Comment by lproven

5 days ago

> in favor of bad design ideas from 1995 (looking at you, Start menu)

For what it's worth, that's the point when your comment jumped the shark. I knew then that this was just a rant.

The Start menu was a _superb_ piece of design, as was Win95 in general. If nothing else, the existence proof of this is the sheer number of other desktops that imitate the design:

KDE; GNOME 1/2; MATE; Xfce; QNX Neutrino Photon; Inferno; OS/2 Warp 4; BeOS Tracker; Enlightenment; Moksha; XPde; Fvwm95; IceWM; JWM; Lumina; LXDE; LXQt; Cinnamon; GNOME Flashback; EDE; Budgie; UKUI; Deepin; Aura; FyneDesk.

I could probably find more, but 24 should do for now. Even combining forks, there are over 20.

You may not like it, and that's a legitimate view I am not arguing with, but billions of people use desktop interfaces modelled upon it, representing the combined work of thousands of developers, reimplementing it in dozens of languages.

> the existence proof of this is the sheer number of other desktops that imitate the design

That's where you're wrong. The desktop environments that imitate Win95 elements do it to provide something familiar for their users. The KDE team is not sitting around going, "you know what was designed really well? The Start Menu!" In fact, many of the desktop environments you mention (GNOME Flashback, Cinnamon) were a conservative reaction to the new GNOME 3 design which broke from the Windows aesthetic. The Wikipedia page for Cinnamon, for instance, says it aims to "follow traditional desktop metaphor conventions" and aims for a "gentle learning curve." They're explicitly choosing familiarity over innovation.

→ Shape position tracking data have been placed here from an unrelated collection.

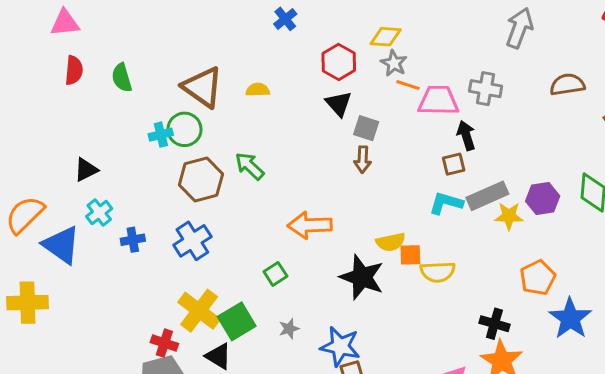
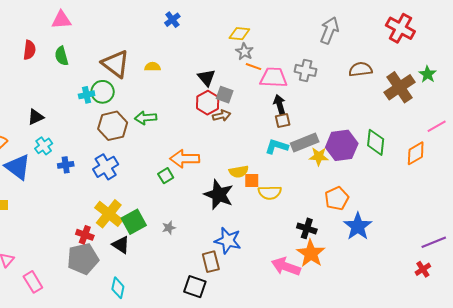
pink triangle: (65, 23) -> (61, 20), moved
red hexagon: (339, 62) -> (208, 103), moved
black arrow: (466, 135) -> (280, 105), moved
brown arrow: (363, 160) -> (222, 116), turned -108
green arrow: (250, 166) -> (146, 118), turned -50
purple hexagon: (543, 199) -> (342, 145), size x1.4
green square: (275, 274) -> (166, 176), moved
blue star: (340, 346) -> (228, 241), moved

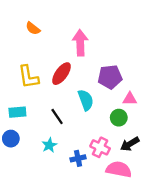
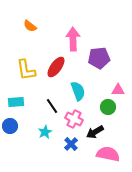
purple pentagon: (110, 77) -> (99, 58), moved
black arrow: (130, 144) -> (95, 132), moved
pink cross: (100, 147) -> (74, 119), moved
blue cross: (78, 158) -> (71, 144), turned -32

> The Start menu was a _superb_ piece of design

Not really. It achieves a reasonably clean look, but at the expense of excessively hierarchicalizing programs and documents. GNOME's Activities panel allows you to click "Activities" then click the program you want to run. Even better, you can just tap the Super key, type a letter or two of the program, and press enter. On Windows 95, I remember trying to launch a calculator, and clicking Start, then clicking Programs, then clicking Utilities, then clicking Calculator. In 1995, lots of people were complaining about the Start Menu, how clunky it was and how it slowed down common tasks. GNOME 3's approach is better, as is MacOS's Launchpad, as well as lots of other desktop launchers.

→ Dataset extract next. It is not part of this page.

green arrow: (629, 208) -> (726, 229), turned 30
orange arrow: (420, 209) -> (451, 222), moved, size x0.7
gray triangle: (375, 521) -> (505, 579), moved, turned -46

> billions of people use desktop interfaces modelled upon it, representing the combined work of thousands of developers, reimplementing it in dozens of languages.

The idea that pervasive ideas are somehow good, just because they're popular, is a well-known logical fallacy called Argumentum ad Populum. The Start Menu was never good. It was just popular. One does not follow from the other.

  • > Even better, you can just tap the Super key, type a letter or two of the program, and press enter.

    Most DEs do that today, including KDE, Cinnamon, Xfce (at least in some config), and Windows itself (although that last one does to much including web searches when you do this).

    The categories in the start menu have its advantages, that's how I discovered what program exists and does what as a child in a KDE based distro. I fail to see what's wrong with a start menu + this feature you are citing. It does discovery + efficience very well. Gnome 3's Android-like icon grid without categories (from what I recall and from the screenshots I see) seems awful for discoverability seems awful. If you don't know the icon or the name of the program you are looking, the icon grid seems awful (although I recognize keyword search should get you there, but keyword search + the categories that other DE provide seems more useful - and today, it's rare to have deep hierarchies like in win95)

  • I disagree on all points. I suspect that you lack historical context to this design, and may be too young to thoroughly grasp it. I have read that younger people (millennials and younger) tend not to think in hierarchies and find them complex and difficult.

    Tell me, what pre-Windows 95 GUI designs are you familiar with? I don't mean know slightly, I mean know well.